It’s September and in my social studies course I am dealing with a new bunch of undergrads who are just now beginning their student teaching. They are the ones who will be putting CCSS into practice. To help them do this, during our first meeting I modeled how prepare questions and activities for reading informational text. I selected a book, America’s Champion Swimmer by David Adler. First, we all read the book. Then I showed them how to:
· Examine nonfiction literature for things like accuracy, writing style, visual features, and organization
· Align their teaching ideas to Common Core State Standards for reading informational text
· Align their teaching ideas to the Ten Thematic Strands of Social Studies
Then, during our second class session I asked them to read a different nonfiction book—Brave Girl by Michelle Markel. They were then to take notes on the nonfiction features, and prepare questions and activities based on CCSS and the Ten Thematic Strands of Social Studies. Here’s what I found out. Even though college students can evaluate nonfiction books with skill, posing thoughtful discussion questions based on standards comes much harder. Their questions are often long-winded and confusing, and assume that children have vast stores of background information. I can just imagine the kids responding with a giant “HUH?”
Here’s just one example of a question a student wrote for primary grade readers:
“Based on your knowledge of women’s history, explain how.... “
[Really? What knowledge?]
I am not dealing with a small sample of students. I am teaching 50 students in two different classes. They are college seniors, with considerable academic competence. So what do I conclude? College students need lots of practice preparing curriculum that incorporates CCSS and content standards. In fact, they were grateful to learn that next week we will be practicing this yet again. Really! Waves of relief washed over them. What they don’t seem to realize, though, is that reading informational text is only part of CCSS. There’s much more, but we have to start somewhere.
Last week Marc talked about our relative lack of knowledge about children reading stats. That is, middle grade kids really like reading stats, but what are we doing to support their interest? I know that when I taught 5th grade, kids couldn’t get enough of those stat books. And yet, why do college students dread taking statistics courses? What happened? Or, what didn’t happen to foster this interest?

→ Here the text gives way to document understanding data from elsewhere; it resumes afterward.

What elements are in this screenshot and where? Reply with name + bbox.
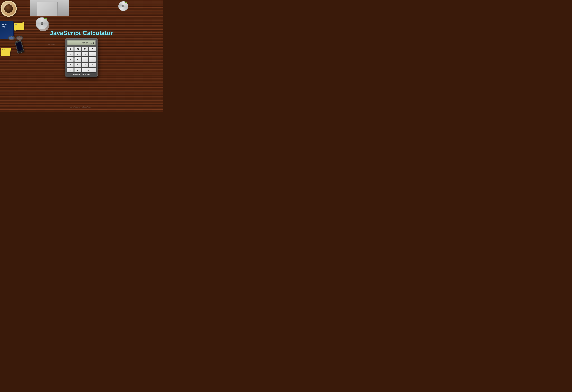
- btn-add[interactable]: +: [89, 63, 96, 67]
- cd-disc-large-front: [36, 17, 48, 30]
- btn-6[interactable]: 6: [82, 57, 88, 62]
- watermark-top: www.twitt...: [48, 43, 57, 45]
- memo-sticky-note: Memo: [1, 48, 11, 56]
- btn-divide[interactable]: /: [89, 47, 96, 51]
- glasses-arm-right: [23, 37, 25, 38]
- glasses-arm-left: [6, 37, 8, 38]
- glasses-lens-left: [8, 36, 15, 40]
- btn-dot[interactable]: .: [67, 68, 74, 72]
- btn-ce[interactable]: CE: [74, 47, 81, 51]
- glasses-bridge: [15, 38, 16, 38]
- laptop: [30, 0, 69, 16]
- btn-5[interactable]: 5: [74, 57, 81, 62]
- glasses-lens-right: [16, 36, 23, 40]
- calculator-display: 6*8+47/3: [67, 40, 96, 45]
- btn-equals[interactable]: =: [82, 68, 96, 72]
- btn-0[interactable]: 0: [74, 68, 81, 72]
- btn-8[interactable]: 8: [74, 52, 81, 56]
- memo-text: Memo: [2, 49, 6, 50]
- watermark-bottom: www.twitter.com/JohnPageler: [70, 106, 93, 108]
- btn-subtract[interactable]: -: [89, 57, 96, 62]
- cd-label-green: [44, 18, 47, 19]
- btn-4[interactable]: 4: [67, 57, 74, 62]
- coffee-cup: [1, 1, 17, 17]
- btn-percent[interactable]: X%: [82, 47, 88, 51]
- btn-9[interactable]: 9: [82, 52, 88, 56]
- btn-1[interactable]: 1: [67, 63, 74, 67]
- cd-disc: [118, 1, 128, 11]
- btn-c[interactable]: C: [67, 47, 74, 51]
- calculator-footer: Developer: John Pageler: [67, 74, 96, 75]
- cd-label: [125, 2, 127, 3]
- cd-group-center: [36, 17, 48, 30]
- btn-multiply[interactable]: *: [89, 52, 96, 56]
- diary-text: Business diary: [2, 24, 8, 28]
- btn-3[interactable]: 3: [82, 63, 88, 67]
- cd-group-top: [118, 1, 128, 11]
- btn-7[interactable]: 7: [67, 52, 74, 56]
- page-title: JavaScript Calculator: [50, 30, 113, 36]
- laptop-trackpad: [37, 2, 58, 16]
- btn-2[interactable]: 2: [74, 63, 81, 67]
- sticky-note-top: Note...: [14, 22, 24, 31]
- phone-screen: [16, 42, 23, 51]
- calculator-button-grid: C CE X% / 7 8 9 * 4 5 6 - 1 2 3 + . 0 =: [67, 47, 96, 72]
- calculator: 6*8+47/3 C CE X% / 7 8 9 * 4 5 6 - 1 2 3…: [65, 38, 98, 77]
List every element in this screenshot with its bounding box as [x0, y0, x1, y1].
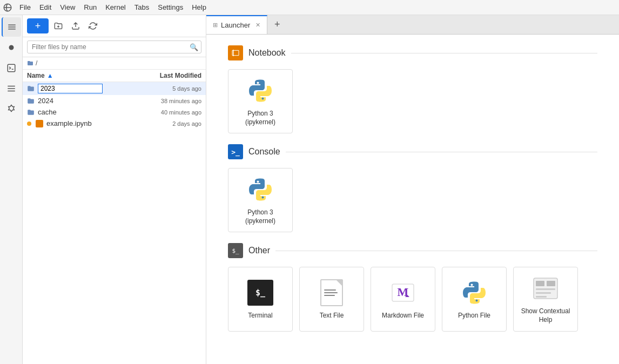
menu-view[interactable]: View — [56, 2, 79, 12]
sidebar-item-commands[interactable] — [2, 58, 21, 78]
file-name: example.ipynb — [46, 119, 92, 127]
sort-icon: ▲ — [47, 72, 53, 79]
file-row[interactable]: example.ipynb 2 days ago — [23, 118, 206, 129]
svg-point-12 — [471, 284, 473, 286]
folder-icon — [27, 109, 35, 116]
card-text-file[interactable]: Text File — [299, 267, 364, 331]
file-rename-input[interactable] — [38, 84, 103, 93]
other-section-label: Other — [248, 246, 270, 255]
markdown-symbol: M — [390, 280, 416, 306]
menu-bar: File Edit View Run Kernel Tabs Settings … — [0, 0, 619, 15]
other-icon-symbol: $_ — [232, 247, 239, 254]
python-file-label: Python File — [458, 312, 490, 320]
file-name: 2024 — [38, 97, 53, 105]
card-python-file[interactable]: Python File — [442, 267, 507, 331]
console-section-label: Console — [248, 147, 280, 157]
python3-notebook-icon — [246, 76, 275, 105]
tab-close-icon[interactable]: ✕ — [255, 22, 260, 29]
launcher-tab-icon: ⊞ — [213, 22, 218, 29]
file-modified: 38 minutes ago — [131, 98, 201, 104]
card-contextual-help[interactable]: Show ContextualHelp — [513, 267, 578, 331]
content-area: ⊞ Launcher ✕ + Notebook — [206, 15, 619, 364]
sidebar-item-files[interactable] — [2, 17, 21, 37]
new-button[interactable]: + — [27, 18, 49, 33]
contextual-help-label: Show ContextualHelp — [521, 307, 570, 324]
svg-point-13 — [476, 300, 478, 302]
svg-point-6 — [257, 82, 259, 84]
file-panel-toolbar: + — [23, 15, 206, 37]
file-row[interactable]: 2024 38 minutes ago — [23, 95, 206, 106]
file-panel: + 🔍 — [23, 15, 206, 364]
section-divider — [275, 251, 597, 251]
python-file-icon — [460, 278, 489, 307]
menu-help[interactable]: Help — [187, 2, 211, 12]
section-divider — [286, 152, 597, 152]
tab-bar: ⊞ Launcher ✕ + — [206, 15, 619, 35]
search-wrapper: 🔍 — [23, 37, 206, 57]
console-section-header: >_ Console — [228, 144, 597, 159]
notebook-cards: Python 3(ipykernel) — [228, 69, 597, 133]
console-icon-symbol: >_ — [231, 148, 240, 156]
card-terminal[interactable]: $_ Terminal — [228, 267, 293, 331]
card-python3-notebook[interactable]: Python 3(ipykernel) — [228, 69, 293, 133]
upload-button[interactable] — [68, 18, 83, 33]
main-content: + 🔍 — [0, 15, 619, 364]
file-row[interactable]: cache 40 minutes ago — [23, 106, 206, 118]
svg-rect-15 — [536, 281, 544, 286]
svg-point-8 — [257, 181, 259, 183]
card-python3-console[interactable]: Python 3(ipykernel) — [228, 168, 293, 232]
menu-edit[interactable]: Edit — [35, 2, 56, 12]
textfile-line — [324, 292, 338, 293]
text-file-label: Text File — [320, 312, 344, 320]
python3-console-label: Python 3(ipykernel) — [245, 208, 275, 225]
file-name: cache — [38, 108, 57, 116]
textfile-symbol — [320, 279, 343, 306]
text-file-icon — [317, 278, 346, 307]
tab-label: Launcher — [221, 21, 250, 29]
folder-icon — [27, 97, 35, 105]
other-cards: $_ Terminal Text File — [228, 267, 597, 331]
file-modified: 5 days ago — [131, 85, 201, 92]
notebook-section-header: Notebook — [228, 45, 597, 60]
new-folder-button[interactable] — [51, 18, 66, 33]
file-row[interactable]: 5 days ago — [23, 82, 206, 95]
menu-run[interactable]: Run — [79, 2, 101, 12]
file-list-header[interactable]: Name ▲ Last Modified — [23, 70, 206, 82]
other-section-header: $_ Other — [228, 243, 597, 258]
file-list: 5 days ago 2024 38 minutes ago cache 40 … — [23, 82, 206, 364]
notebook-section-label: Notebook — [248, 48, 286, 58]
menu-settings[interactable]: Settings — [153, 2, 187, 12]
search-input[interactable] — [27, 41, 201, 53]
app-logo — [0, 0, 15, 15]
menu-kernel[interactable]: Kernel — [101, 2, 130, 12]
new-tab-button[interactable]: + — [268, 16, 286, 33]
svg-point-7 — [262, 98, 264, 100]
terminal-icon: $_ — [246, 278, 275, 307]
col-modified-header: Last Modified — [131, 72, 201, 79]
notebook-file-icon — [36, 120, 43, 127]
refresh-button[interactable] — [85, 18, 100, 33]
sidebar-item-tabs[interactable] — [2, 79, 21, 98]
svg-rect-18 — [536, 292, 551, 294]
sidebar-item-extensions[interactable] — [2, 99, 21, 119]
menu-tabs[interactable]: Tabs — [130, 2, 153, 12]
markdown-file-label: Markdown File — [382, 312, 424, 320]
svg-rect-17 — [536, 288, 555, 290]
card-markdown-file[interactable]: M Markdown File — [371, 267, 435, 331]
menu-file[interactable]: File — [15, 2, 35, 12]
terminal-label: Terminal — [248, 312, 272, 320]
svg-rect-19 — [536, 296, 547, 298]
svg-point-1 — [9, 45, 14, 50]
textfile-line — [324, 295, 335, 296]
textfile-line — [324, 289, 336, 291]
tab-launcher[interactable]: ⊞ Launcher ✕ — [206, 15, 267, 34]
breadcrumb: / — [23, 57, 206, 70]
col-name-header: Name ▲ — [27, 72, 131, 79]
markdown-icon: M — [388, 278, 418, 307]
sidebar-item-running[interactable] — [2, 38, 21, 57]
icon-bar — [0, 15, 23, 364]
folder-icon — [27, 85, 35, 92]
launcher: Notebook Python 3(ipykernel) — [206, 35, 619, 364]
notebook-section-icon — [228, 45, 243, 60]
console-cards: Python 3(ipykernel) — [228, 168, 597, 232]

Similarly, my college students want to talk with children about interesting books, but they are not sure how to do this in a way that incorporates standards. It doesn’t come naturally. And that’s where I detect a huge, yawning gap that needs to be addressed. It’s one thing to make standards; it’s quite another to figure out how to meet them. This is a gap that needs serious consideration.
In the meantime, my students are practicing how to align CCSS and content standards to create curriculum, and I am hoping to slowly fade out as the authority on how to do this as they become more proficient and take over the job themselves. Let’s see what happens.